L'arrivée du convoi humanitaire russe à Lougansk provoque un tollé

Le convoi humanitaire russe est entré, vendredi soir 22 août, sans l’accord de l’Ukraine, à Lougansk. Pour les autorités ukrainiennes, il s'agit d'une « invasion », pour l'Union européenne d'une « claire violation des frontières ». Barack Obama et la chancelière allemande Angela Merkel ont estimé vendredi lors d'un entretien téléphonique que la Russie s'était engagée dans une « dangereuse escalade ». A Moscou, on estime avoir agi en conformité avec le droit international humanitaire. Le Conseil de sécurité s'est réuni vendredi soir.

Tous les camions du convoi humanitaire russe ont atteint Lougansk, ont annoncé en début de soirée les médias russes, nous rapporte notre correspondante à Moscou, Murielle Pomponne. Les télés ont montré les images des premiers déchargements de ce qui ressemble à des sacs de céréales. L'agence Interfax précise qu'il s'agit de 262 camions transportant 2 000 tonnes d'aides alimentaires, d'eau et de médicaments.

Pour le ministère des Affaires étrangères, la Russie a agi en conformité avec le droit international humanitaire. Lors de la réunion du Conseil de sécurité des Nations unies vendredi soir, à huis clos, à l'initiative de la Lituanie, Moscou a de nouveau défendu son intervention au nom de la situation humanitaire. La diplomatie russe s'est montrée particulièrement agressive à l'égard de la Lituanie dont le ministre des Affaires étrangères était vendredi à Kiev. Vilnius est accusé par Moscou de « torpiller toutes les initiatives constructives et productives » russes avec l'appui des Etats-Unis.

Lors d'une conversation téléphonique avec la chancelière allemande, le président Poutine a indiqué que « face aux obstacles dressés par Kiev à la distribution de cette aide, et compte tenu de l'urgence de la situation, il n'était plus possible d'attendre pour envoyer le convoi à Lougansk ».

Pour Moscou, les atermoiements de Kiev s'expliquaient par la volonté des autorités de lancer une offensive sur Lougansk et Donetsk avant le 24 août, date anniversaire de l'indépendance du pays. Angela Merkel est d'ailleurs ce samedi à Kiev où elle sera reçue par le président ukrainien Porochenko.

Le porte-parole du président russe indique également que les administrations présidentielles russes et ukrainiennes ont été en contact téléphonique dans l'après-midi et ont convenu d'éviter tout incident et provocation lors de la distribution de l'aide humanitaire russe. Les président Poutine et Poroshenko devraient normalement se rencontrer mardi prochain à Minsk lors d'un sommet de la CEI.

« Une violation de la souveraineté »

L'arrivée des camions russes dans l'un des bastions des séparatistes de la région a suscité de nombreuses réactions vendredi en fin de journée. A Washington, le Pentagone a exigé de la Russie qu'elle retire « immédiatement » le convoi humanitaire qui a atteint Lougansk, et a évoqué de nouvelles sanctions contre Moscou. L'envoi de ces camions constitue une « violation de la souveraineté et de l'intégrité territoriale de l'Ukraine par la Russie », a martelé le contre-amiral John Kirby, porte-parole du ministère américain de la Défense.
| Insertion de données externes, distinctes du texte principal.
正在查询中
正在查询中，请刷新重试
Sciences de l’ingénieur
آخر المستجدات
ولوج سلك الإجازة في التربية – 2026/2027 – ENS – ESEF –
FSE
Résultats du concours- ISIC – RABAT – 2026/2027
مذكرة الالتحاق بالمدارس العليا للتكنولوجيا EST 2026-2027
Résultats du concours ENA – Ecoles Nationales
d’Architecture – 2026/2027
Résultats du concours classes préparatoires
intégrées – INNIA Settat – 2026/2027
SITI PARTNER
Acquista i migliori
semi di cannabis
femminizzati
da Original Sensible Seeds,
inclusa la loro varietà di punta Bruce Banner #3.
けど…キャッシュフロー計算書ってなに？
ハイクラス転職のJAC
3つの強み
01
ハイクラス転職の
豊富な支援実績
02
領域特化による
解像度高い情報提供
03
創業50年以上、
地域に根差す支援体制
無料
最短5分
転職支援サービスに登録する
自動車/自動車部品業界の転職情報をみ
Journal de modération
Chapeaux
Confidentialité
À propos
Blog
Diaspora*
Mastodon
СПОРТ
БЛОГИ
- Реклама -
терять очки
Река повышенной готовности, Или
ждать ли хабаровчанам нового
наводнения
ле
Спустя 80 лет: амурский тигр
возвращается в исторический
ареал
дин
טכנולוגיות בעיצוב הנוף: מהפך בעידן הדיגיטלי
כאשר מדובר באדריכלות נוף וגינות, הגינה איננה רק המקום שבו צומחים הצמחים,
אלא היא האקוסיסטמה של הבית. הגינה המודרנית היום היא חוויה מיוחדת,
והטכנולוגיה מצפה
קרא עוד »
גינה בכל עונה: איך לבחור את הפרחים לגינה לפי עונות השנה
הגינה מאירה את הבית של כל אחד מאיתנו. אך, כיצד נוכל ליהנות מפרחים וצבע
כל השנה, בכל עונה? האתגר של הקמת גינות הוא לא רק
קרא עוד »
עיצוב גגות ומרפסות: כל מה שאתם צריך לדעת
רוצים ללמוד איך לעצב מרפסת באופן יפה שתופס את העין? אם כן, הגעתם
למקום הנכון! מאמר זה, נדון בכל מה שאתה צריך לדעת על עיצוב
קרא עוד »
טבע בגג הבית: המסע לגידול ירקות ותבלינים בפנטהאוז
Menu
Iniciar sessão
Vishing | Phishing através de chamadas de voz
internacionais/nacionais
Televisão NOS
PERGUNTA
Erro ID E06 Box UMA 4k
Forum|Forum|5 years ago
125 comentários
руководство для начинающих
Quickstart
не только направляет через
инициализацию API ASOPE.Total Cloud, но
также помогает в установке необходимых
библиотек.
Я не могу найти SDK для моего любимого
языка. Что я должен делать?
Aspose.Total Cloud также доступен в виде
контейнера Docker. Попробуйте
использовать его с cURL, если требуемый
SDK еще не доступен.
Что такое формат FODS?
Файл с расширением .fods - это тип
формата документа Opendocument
Pour le secrétaire général de l'Otan, Anders Fogh Rasmussen, l’entrée de ce « soi-disant » convoi humanitaire ne va qu’aggraver la crise dans la région, rapporte notre bureau de Bruxelles. Le fait que ces camions aient traversé la frontière ukrainienne sans l’accord des autorités de Kiev et sans escorte de la Croix-Rouge démontre clairement que la Russie cherche davantage à réapprovisionner les séparatistes pro-russes qu’à aider les populations locales, ajoute le commandant suprême des forces alliées en Europe, le général Philip Breedlove.
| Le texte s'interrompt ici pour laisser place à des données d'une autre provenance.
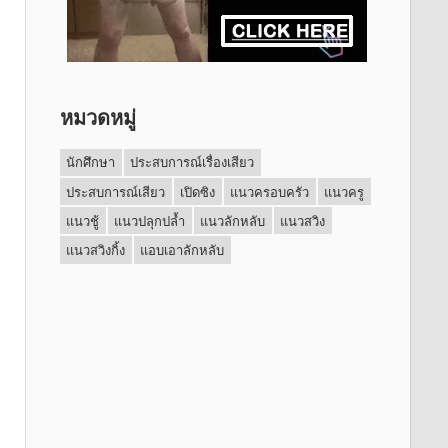
หมวดหมู่
นักศึกษา
ประสบการณ์เรื่องเสียว
ประสบการณ์เสียว
เปิดซิง
แนวครอบครัว
แนวครู
แนวชู้
แนวปลุกปล้ำ
แนวลักหลับ
แนวสวิง
แนวสวิงกิ้ง
แอบเอาลักหลับ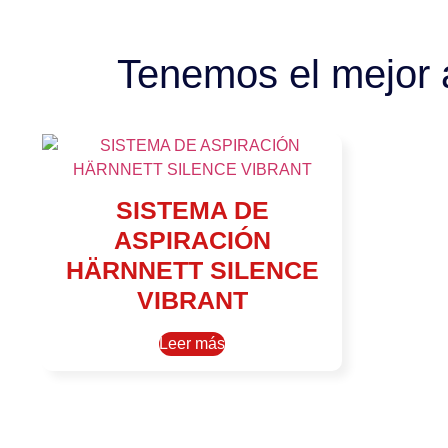
Tenemos el mejor as
SISTEMA DE
ASPIRACIÓN
HÄRNNETT SILENCE
VIBRANT
Leer más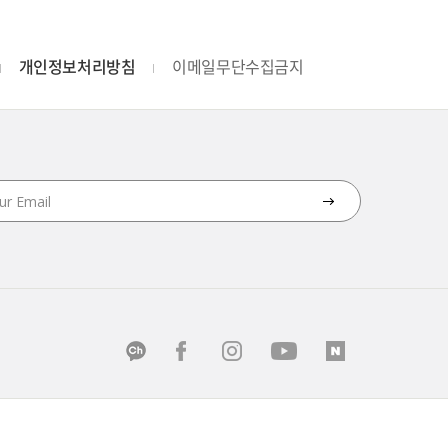
개인정보처리방침
이메일무단수집금지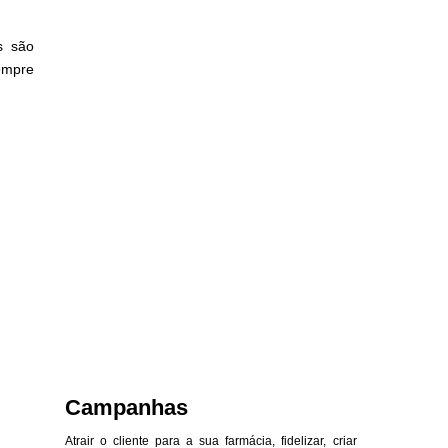
s são
empre
Campanhas
Atrair o cliente para a sua farmácia, fidelizar, criar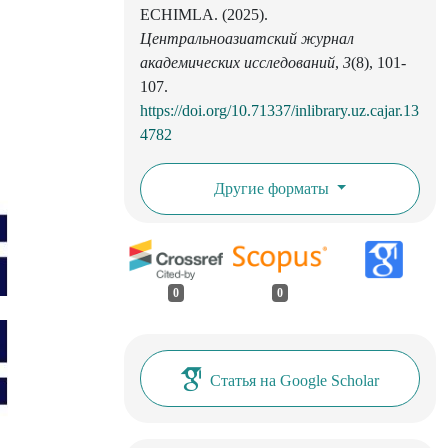
ECHIMLA. (2025).
Центральноазиатский журнал
академических исследований
,
3
(8), 101-
107.
https://doi.org/10.71337/inlibrary.uz.cajar.13
4782
Другие форматы
0
0
Статья на Google Scholar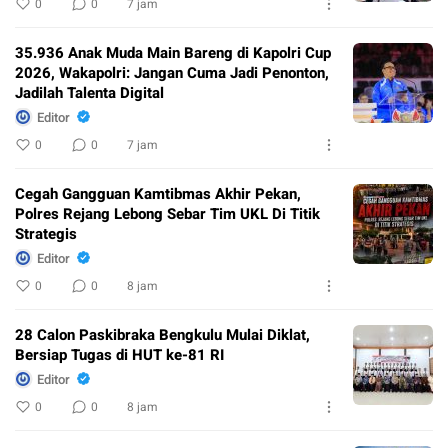
0
0
7 jam
35.936 Anak Muda Main Bareng di Kapolri Cup
2026, Wakapolri: Jangan Cuma Jadi Penonton,
Jadilah Talenta Digital
Editor
0
0
7 jam
Cegah Gangguan Kamtibmas Akhir Pekan,
Polres Rejang Lebong Sebar Tim UKL Di Titik
Strategis
Editor
0
0
8 jam
28 Calon Paskibraka Bengkulu Mulai Diklat,
Bersiap Tugas di HUT ke-81 RI
Editor
0
0
8 jam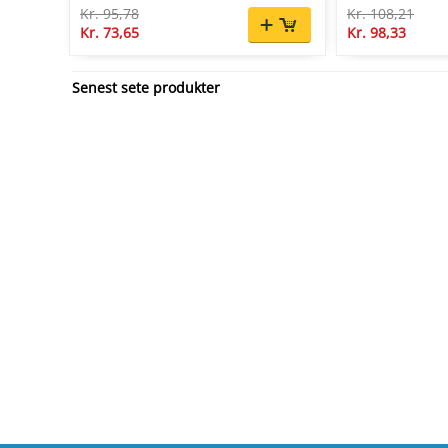
Kr. 95,78
Kr. 108,21
Kr. 73,65
Kr. 98,33
Senest sete produkter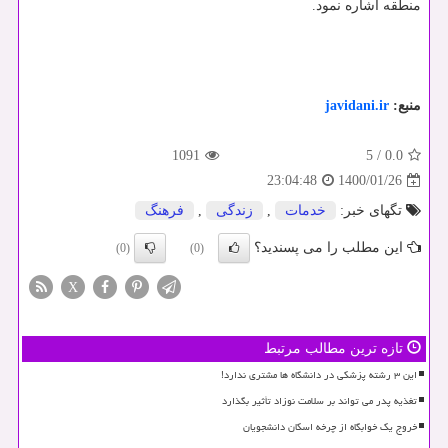
منطقه اشاره نمود.
منبع:
javidani.ir
1091
5
/
0.0
1400/01/26
23:04:48
تگهای خبر:
خدمات
,
زندگی
,
فرهنگ
این مطلب را می پسندید؟
(0)
(0)
X
تازه ترین مطالب مرتبط
این ۳ رشته پزشکی در دانشگاه ها مشتری ندارد!
تغذیه پدر می تواند بر سلامت نوزاد تأثیر بگذارد
خروج یک خوابگاه از چرخه اسکان دانشجویان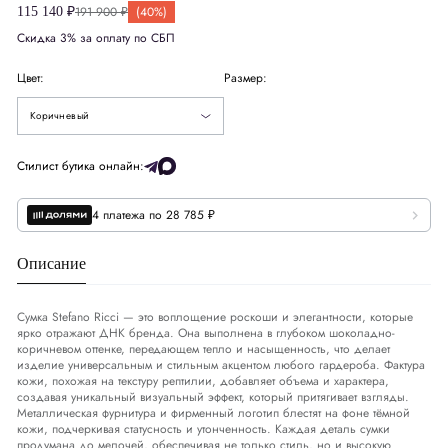
191 900 ₽
(40%)
115 140 ₽
Скидка 3% за оплату по СБП
Цвет:
Размер:
Коричневый
Стилист бутика онлайн:
4 платежа по 28 785 ₽
Описание
Сумка Stefano Ricci — это воплощение роскоши и элегантности, которые
ярко отражают ДНК бренда. Она выполнена в глубоком шоколадно-
коричневом оттенке, передающем тепло и насыщенность, что делает
изделие универсальным и стильным акцентом любого гардероба. Фактура
кожи, похожая на текстуру рептилии, добавляет объема и характера,
создавая уникальный визуальный эффект, который притягивает взгляды.
Металлическая фурнитура и фирменный логотип блестят на фоне тёмной
кожи, подчеркивая статусность и утонченность. Каждая деталь сумки
продумана до мелочей, обеспечивая не только стиль, но и высокую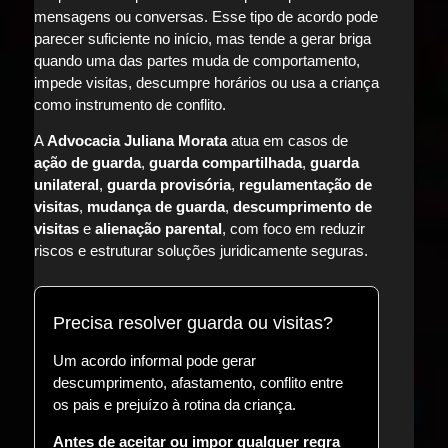
mensagens ou conversas. Esse tipo de acordo pode
parecer suficiente no início, mas tende a gerar briga
quando uma das partes muda de comportamento,
impede visitas, descumpre horários ou usa a criança
como instrumento de conflito.
A
Advocacia Juliana Morata
atua em casos de
ação de guarda
,
guarda compartilhada
,
guarda
unilateral
,
guarda provisória
,
regulamentação de
visitas
,
mudança de guarda
,
descumprimento de
visitas
e
alienação parental
, com foco em reduzir
riscos e estruturar soluções juridicamente seguras.
Precisa resolver guarda ou visitas?
Um acordo informal pode gerar
descumprimento, afastamento, conflito entre
os pais e prejuízo à rotina da criança.
Antes de aceitar ou impor qualquer regra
Pas de nouvelles sanctions européennes prévues

De son côté, l'Union européenne a « déploré » la décision de Moscou de faire entrer en Ukraine les camions d'aide humanitaire. La chef de la diplomatie européenne Catherine Ashton condamne « une claire violation de la frontière ukrainienne ». Un message qu’elle répètera à Minsk, mardi prochain, lors d’une rencontre avec les autorités russes et les autorités de Kiev.

L’Union européenne ne devrait pas aller au-delà des mots du moins pour le moment. Les Européens ont du mal à digérer les mesures de rétorsion prises par Moscou sur les produits alimentaires en provenance des Vingt-Huit. Un embargo qui pourrait coûter à l’Union quelque 7 milliards d’euros, selon l’institution financière ING.